Воцарилась тишина. Потом Пит спросил негромко:
— И что случилось потом?
— Мы жили как могли. — Вождь Лайтфут пожал плечами и улыбнулся: — Выжигали траву вокруг форта Эдмонтон, чтобы оттуда разбегалась вся живность. Тогда людям, живущим в крепости, становилось трудно охотиться, и им приходилось торговать с нами, в обмен на оленье мясо отдавать нам хороших лошадей и одеяла. Но белых приходило с востока все больше, теперь они ехали семьями, с женами и детьми. Настоящая лавина. Они занимали землю, разгораживали ее. Вбивали в участок столб и заявляли: «Эта земля — моя!» Где же такое видано? Отбирать землю, по которой ходим все мы! Разве это честно? Но, выходит, таков был закон белых.
— А вы не пытались воевать?
— Никогда. Однажды война едва не вспыхнула — белые потянули железную дорогу через края, где мы охотились с незапамятных времен. Но вождь Воронья Лапа повелел: не надо войны! Понимал он в душе, что бизонов все равно не вернуть, а сражаться за уклад, который уже в прошлом, — достойное ли это дело? Вот мы и подписали договор, и белые выделили нам немного земли — занимайтесь, мол, фермерством. Только непросто это. Мы ведь не фермеры. Не таков наш уклад.
— Но бизоны еще есть на севере. Жаль, что их перестали разводить — вы бы вернулись к своему укладу.

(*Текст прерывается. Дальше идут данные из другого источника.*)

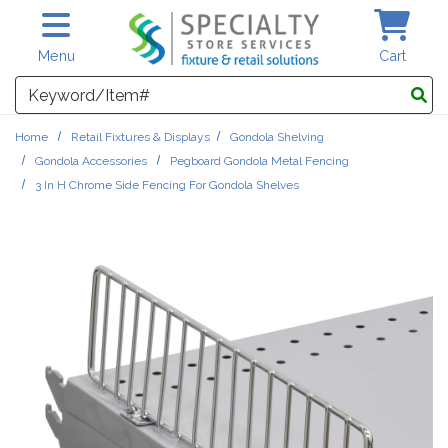
Skip to main content
Menu
Cart
Search
Home
Retail Fixtures & Displays
Gondola Shelving
Gondola Accessories
Pegboard Gondola Metal Fencing
3 In H Chrome Side Fencing For Gondola Shelves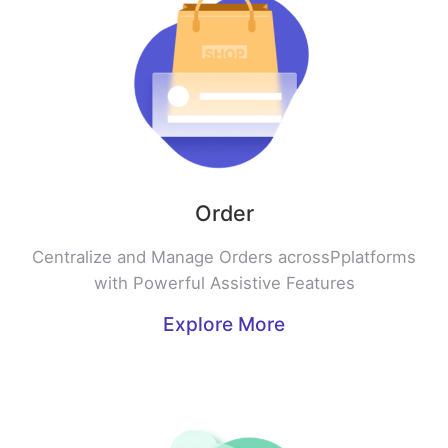
Order
Centralize and Manage Orders acrossPplatforms
with Powerful Assistive Features
Explore More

— Эти бизоны — в резервации, как и черноногие. Думаешь, им там нравится? Что, по-вашему, они чувствуют, когда зов природы будоражит их кровь, влечет на юг? Может, и они помнят те огромные стада, переходы далеко на юг осенью и обратно летом? Может, и они помнят, какими зелеными были когда-то равнины, открытые небу с востока до запада и с севера до юга, — бескрайние просторы?
— Вы хотите сказать, — понимающе кивнул Пит, — что прошлого не переделаешь, даже если совершена ошибка. Значит, вашему народу остается одно — меняться вместе с временами.
— Ты прав, сынок. Но и не прав. Если пытаться жить, как жили когда-то черноногие, наш народ обречен. Но если каждый из нас станет сам по себе и приспособится в вашем мире, будет драться за собственность, расталкивать всех локтями, чтобы пробиться в жизни, то и тогда нашему племени конец. Народ без корней — разве это народ?
Добавить к этому было нечего. Молча они зашагали по лесу в обратном направлении. Пока они помогали готовить все необходимое для танца и празднества, Том размышлял над последними словами прадедушки. «Я черноногий, — говорил он себе. — И я не отвернусь от моего племени, как это сделал мой отец. Ни за что!»
На вершине холма — этот участок не просматривался с дороги — индейцы уже сложили шалаш из сучьев, веток и шкур, в нем поместилось много народу: вождь Лайтфут, Том и Пит, Джо Смолбранч и его жена, Амос Грейфезер, его жена и сыновья. Остальные собрались вокруг типи — слушать песнопения и участвовать в пиршестве.
Когда линия горизонта на западе рассекла красный шар солнца пополам, вождь Лайтфут повел всех к южной части просеки, крепко держа обеими руками священную укладку. Высоко подняв ее, он воскликнул:
— Слушайте все усопшие хранители этой укладки, сейчас здесь начнется празднество. Мы приглашаем вас. Помогите нам, танцуйте вместе с нами.
Он повернулся к западу, северу и югу и еще трижды выкликнул свое приглашение, от которого стыла кровь в жилах. Все молча смотрели на него. Даже собаки перестали лаять, а малые дети, засунув пальцы в рот и держась за материнские подолы, таращили карие глазенки.
Вождь вошел в типи, за ним — остальные, он повел их по кругу, по часовой стрелке, как движется солнце. В центре типи горел костер, рядом лежал плоский сероватый булыжник. Старый Лайтфут, повернувшись в южную сторону, присел перед булыжником на корточки, остальные разместились вокруг. В проеме остался стоять человек, которого Том не знал. Прадедушка перехватил вопрошающий взгляд Тома.
— Он будет охранять вход от злых духов, — объяснил прадедушка. — А мы займемся танцем и молитвами.
Прадедушка бережно положил укладку на булыжник, развязал чуть задубевший кожаный ремешок и разгладил жесткие складки. Том с Питом, сгорая от любопытства, подались вперед — что же там внутри? Ничего особенного, однако, там не оказалось. Четыре кожаных мешочка, похожих на табачные кисеты, бывшие когда-то в моде. Связка орлиных перьев, истрепанных и помявшихся от времени, четыре маленьких медных колокольчика на ремешке. Вот и все.